# Vertex fix



## ARYANTO (16/8/21)

For those of you RDL and loose MTL vapers that purchased a Vertex after being impressed with it's predecessor, (the MD), only to be unimpressed by the ultra tight MTL draw the Vertex offers ... there is a simple fix to the challenge of it's restricted airflow.

Before embarking on my solution, lets have a look at the differences between the two;

The MD has it's largest air flow slot, along with the airflow port under the insert, and the insert itself perfectly matched to 4mm*2mm, however the Vertex has it's largest air flow slot as 1.7mm*5.8mm, (larger than the MD), an airflow port under the insert of 4mm*2mm, and the largest insert slot as 1mm*3.2mm.

If you take a 2mm drill bit and allow it to centre itself in the outer two curves, on the underside of the insert, and then drill each end out to 2mm. you then kant the bit slightly, and elongate the holes to join eachother, leaving you with a slot of 2mm* 4.2mm.

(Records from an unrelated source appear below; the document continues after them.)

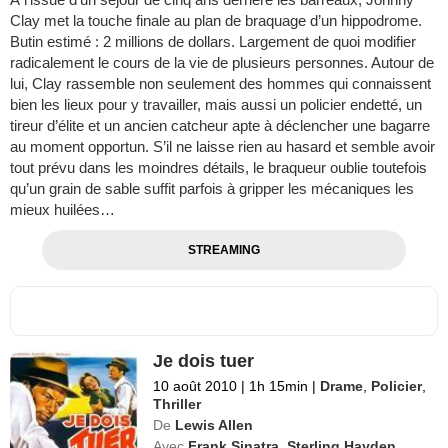
Clay met la touche finale au plan de braquage d’un hippodrome.
Butin estimé : 2 millions de dollars. Largement de quoi modifier
radicalement le cours de la vie de plusieurs personnes. Autour de
lui, Clay rassemble non seulement des hommes qui connaissent
bien les lieux pour y travailler, mais aussi un policier endetté, un
tireur d’élite et un ancien catcheur apte à déclencher une bagarre
au moment opportun. S’il ne laisse rien au hasard et semble avoir
tout prévu dans les moindres détails, le braqueur oublie toutefois
qu’un grain de sable suffit parfois à gripper les mécaniques les
mieux huilées…
STREAMING
Je dois tuer
10 août 2010
|
1h 15min
|
Drame
,
Policier
,
Thriller
De
Lewis Allen
Avec
Frank Sinatra
,
Sterling Hayden
,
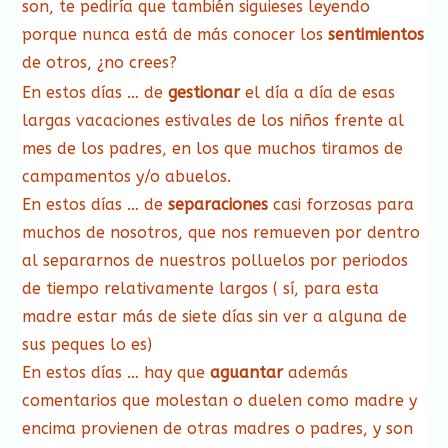
son, te pediría que también siguieses leyendo
porque nunca está de más conocer los
sentimientos
de otros, ¿no crees?
En estos días … de
gestionar
el día a día de esas
largas vacaciones estivales de los niños frente al
mes de los padres, en los que muchos tiramos de
campamentos y/o abuelos.
En estos días … de
separaciones
casi forzosas para
muchos de nosotros, que nos remueven por dentro
al separarnos de nuestros polluelos por periodos
de tiempo relativamente largos ( sí, para esta
madre estar más de siete días sin ver a alguna de
sus peques lo es)
En estos días … hay que
aguantar
además
comentarios que molestan o duelen como madre y
encima provienen de otras madres o padres, y son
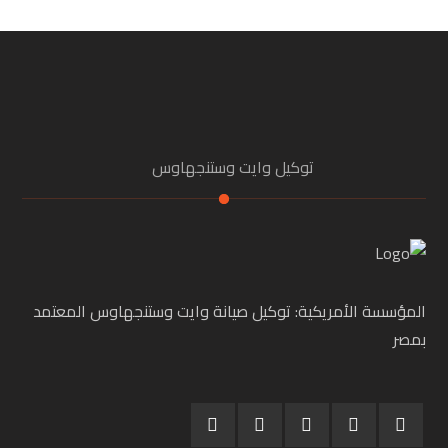
توكيل وايت وستنجهاوس
المؤسسة الأمريكية: توكيل صيانة وايت وستنجهاوس المعتمد
بمصر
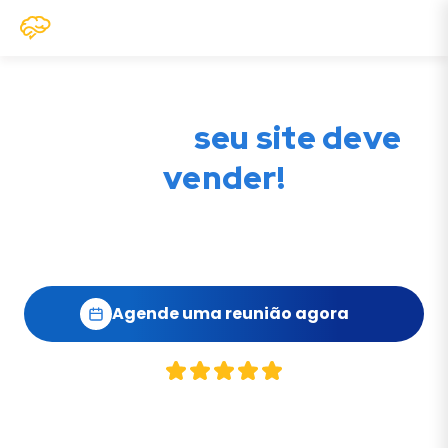
Seu site não deve só
aparecer,
seu site deve
vender!
Na Renove, criamos
websites com performance
,
estética e estratégia feitos para escalar negócios
reais.
Agende uma reunião agora
Descubra como vender mais
com
o que você já tem, só que do jeito
certo.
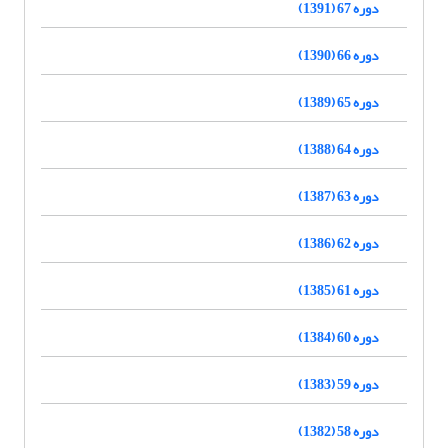
دوره 67 (1391)
دوره 66 (1390)
دوره 65 (1389)
دوره 64 (1388)
دوره 63 (1387)
دوره 62 (1386)
دوره 61 (1385)
دوره 60 (1384)
دوره 59 (1383)
دوره 58 (1382)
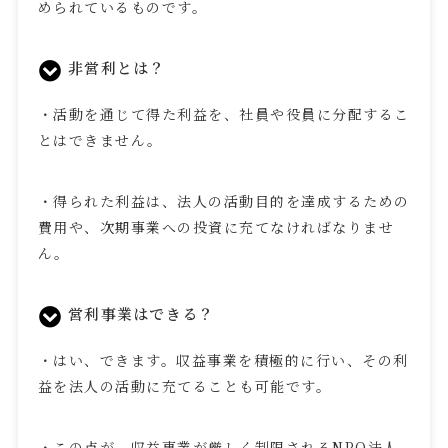
められているものです。
非営利とは？
・活動を通じて得た利益を、社員や役員に分配するこ
とはできません。
・得られた利益は、法人の活動目的を達成するための
費用や、次期事業への投資に充てなければなりませ
ん。
営利事業はできる？
・はい、できます。収益事業を積極的に行い、その利
益を法人の活動に充てることも可能です。
・この点が、収益事業が厳しく制限される
NPO
法人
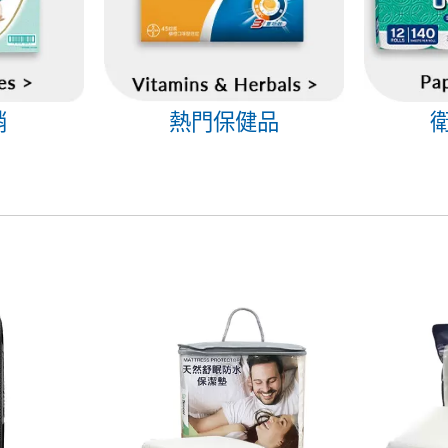
銷
熱門保健品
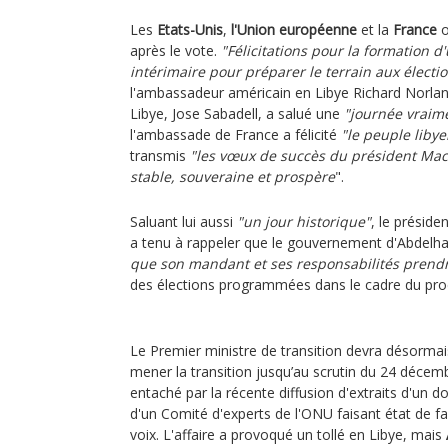
Les
Etats-Unis
,
l'Union européenne
et la
France
o
après le vote.
"Félicitations pour la formation 
intérimaire pour préparer le terrain aux élect
l'ambassadeur américain en Libye Richard Norla
Libye, Jose Sabadell, a salué une
"journée vraime
l'ambassade de France a félicité
"le peuple libye
transmis
"les vœux de succès du président Mac
stable, souveraine et prospère
".
Saluant lui aussi
"un jour historique"
, le présid
a tenu à rappeler que le gouvernement d'Abdel
que son mandant et ses responsabilités prendr
des élections programmées dans le cadre du pro
Le Premier ministre de transition devra désorma
mener la transition jusqu’au scrutin du 24 décem
entaché par la récente diffusion d'extraits d'un 
d'un Comité d'experts de l'ONU faisant état de fa
voix. L'affaire a provoqué un tollé en Libye, mais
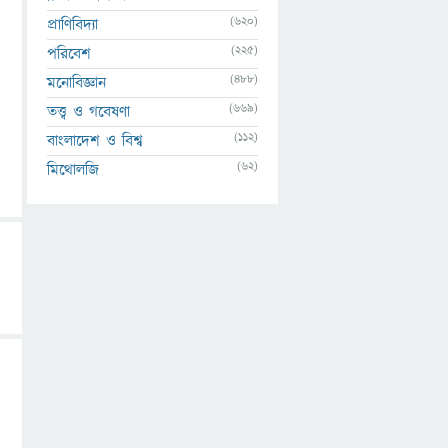
(620)
প্রাণিবিদ্যা
(225)
পরিবেশ
(488)
মনোবিজ্ঞান
(669)
তত্ত্ব ও গবেষণা
(112)
বাংলাদেশ ও বিশ্ব
(62)
মিথোলজি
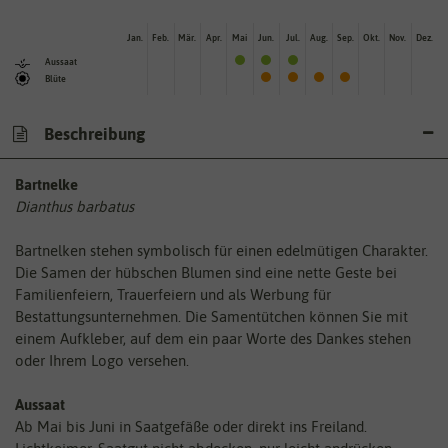
Jan.
Feb.
Mär.
Apr.
Mai
Jun.
Jul.
Aug.
Sep.
Okt.
Nov.
Dez.
Aussaat
Blüte
Beschreibung
Bartnelke
Dianthus barbatus
Bartnelken stehen symbolisch für einen edelmütigen Charakter.
Die Samen der hübschen Blumen sind eine nette Geste bei
Familienfeiern, Trauerfeiern und als Werbung für
Bestattungsunternehmen. Die Samentütchen können Sie mit
einem Aufkleber, auf dem ein paar Worte des Dankes stehen
oder Ihrem Logo versehen.
Aussaat
Ab Mai bis Juni in Saatgefäße oder direkt ins Freiland.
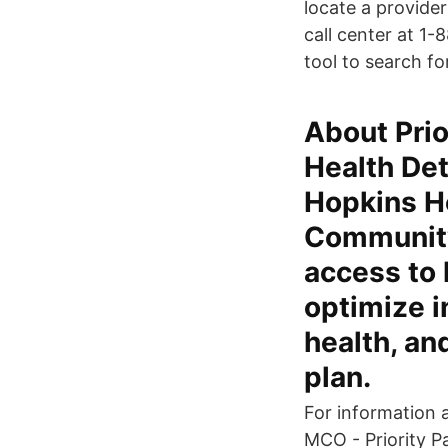
locate a provide
call center at 1
tool to search fo
About Prio
Health Det
Hopkins H
Community
access to 
optimize 
health, an
plan.
For information a
MCO - Priority P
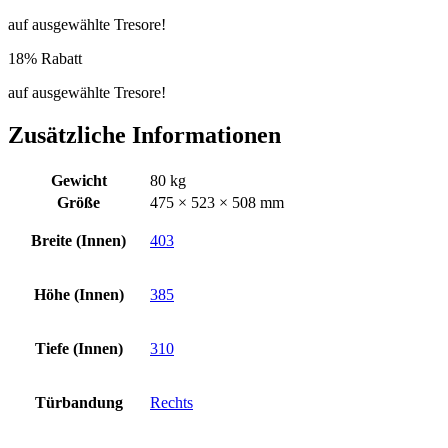
auf ausgewählte Tresore!
18% Rabatt
auf ausgewählte Tresore!
Zusätzliche Informationen
Gewicht
80 kg
Größe
475 × 523 × 508 mm
Breite (Innen)
403
Höhe (Innen)
385
Tiefe (Innen)
310
Türbandung
Rechts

This will move the Vertex from 41.67% less air flow than the MD, at maximum, to 2.7% more than the MD, (although in practice this will now be identical to the MD's airflow, as the lower air flow slot is still 2mm*4mm).


This is the operation performed by Anthony Bass , a close and dear friend

Reactions: Like 1 | Winner 1 | Informative 2 | Useful 1


----------